In southwestern Mosul, in northern Iraq, a car bomb exploded outside the Turkish consulate, wounding five Iraqi security forces at a checkpoint outside the consulate, two senior Interior Ministry officials said.
In western Mosul, gunmen targeted Um al-Rabiein police station, the officials said. The attack started when a suicide bomber drove a bomb-rigged vehicle to the main checkpoint of the police station and exploded. That was followed by rocket-propelled grenade and small-arms fire, they said. At least five people were killed, four of them police officers, and 23 were wounded, 14 of them police.

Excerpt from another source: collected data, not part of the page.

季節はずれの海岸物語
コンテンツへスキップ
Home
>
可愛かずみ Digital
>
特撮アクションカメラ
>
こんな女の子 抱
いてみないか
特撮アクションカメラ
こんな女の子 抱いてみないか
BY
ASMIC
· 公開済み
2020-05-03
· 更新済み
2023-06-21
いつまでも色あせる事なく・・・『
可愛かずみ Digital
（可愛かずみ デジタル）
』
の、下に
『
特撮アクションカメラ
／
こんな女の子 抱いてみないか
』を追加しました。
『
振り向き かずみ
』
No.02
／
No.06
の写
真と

Also in western Mosul, a car bomb exploded at an Iraqi army convoy, killing three soldiers and wounding eight people, four of them soldiers, the officials said.

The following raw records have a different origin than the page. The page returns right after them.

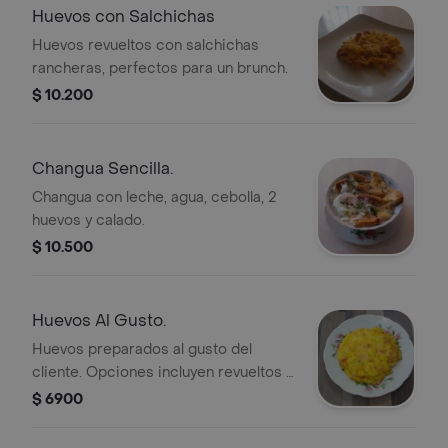
Huevos con Salchichas
Huevos revueltos con salchichas
rancheras, perfectos para un brunch.
$ 10.200
Changua Sencilla.
Changua con leche, agua, cebolla, 2
huevos y calado.
$ 10.500
Huevos Al Gusto.
Huevos preparados al gusto del
cliente. Opciones incluyen revueltos o
en omelette.
$ 6900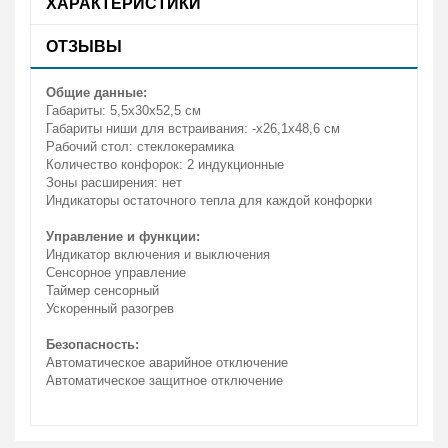
ХАРАКТЕРИСТИКИ
ОТЗЫВЫ
Общие данные:
Габариты: 5,5х30х52,5 см
Габариты ниши для встраивания: -х26,1х48,6 см
Рабочий стол: стеклокерамика
Количество конфорок: 2 индукционные
Зоны расширения: нет
Индикаторы остаточного тепла для каждой конфорки
Управление и функции:
Индикатор включения и выключения
Сенсорное управление
Таймер сенсорный
Ускоренный разогрев
Безопасность:
Автоматическое аварийное отключение
Автоматическое защитное отключение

The United Nations' special representative in Iraq, Nickolay Mladenov, condemned the violence.
"Those who orchestrate such attacks should be condemned by all political, religious and civic leaders in this country," he said in a prepared statement. "Iraq political leaders should show national unity in dealing with such threats and unite against terrorism."
Iraq's Foreign Ministry has been targeted in the past.
The worst attack was in August 2009, when it was hit by a suicide truck bomb and dozens of staff were killed and injured.
Another government building, the Transport Ministry, was attacked by gunmen last week. The militants seized part of the building and took civil servants hostage before security forces drove them out.
Also Wednesday, a car bombing in the northern city of Mosul killed two bodyguards of a member of Iraq's Parliament, police said.
The blast happened outside the eastern Mosul house of Wisal Salim, a Sunni Muslim lawmaker.
The United Nations said 2013 was the deadliest year in Iraq since 2008, with almost 8,000 people killed, most of them civilians.
The figures remained grim in January. According to the U.N. mission in Iraq, 618 civilians and 115 members of the country's security forces were killed.
The U.N. tally does not include those killed in a fresh wave of violence in Iraq's Anbar province, west of Baghdad, where al Qaeda-backed militants and Iraqi security forces have been fighting since the end of last year.
The ongoing violence in Anbar, Salaheddin and Nineveh Sunni provinces has raised concerns among some observers that parliamentary elections scheduled for April 30 will be delayed.
Condemning the attacks, Chairman of the Iman Foundation, Ribal Al-Assad said:
"I am appalled to learn of this recent spate of attacks in Iraq and saddened by the loss of so many innocent lives - these truly are brutal acts perpetrated by those who seek to tear Iraq apart through sectarian violence.
I echo the sentiments of the UN Special Representative to Iraq, Nickolay Mladenov, when I say how imperative it is that all civil and religious leaders, from all sides, come together to condemn these heinous crimes - let their resolve be strengthened in the face of such adversity.
My thoughts and prayers are with the victims and their families at this time."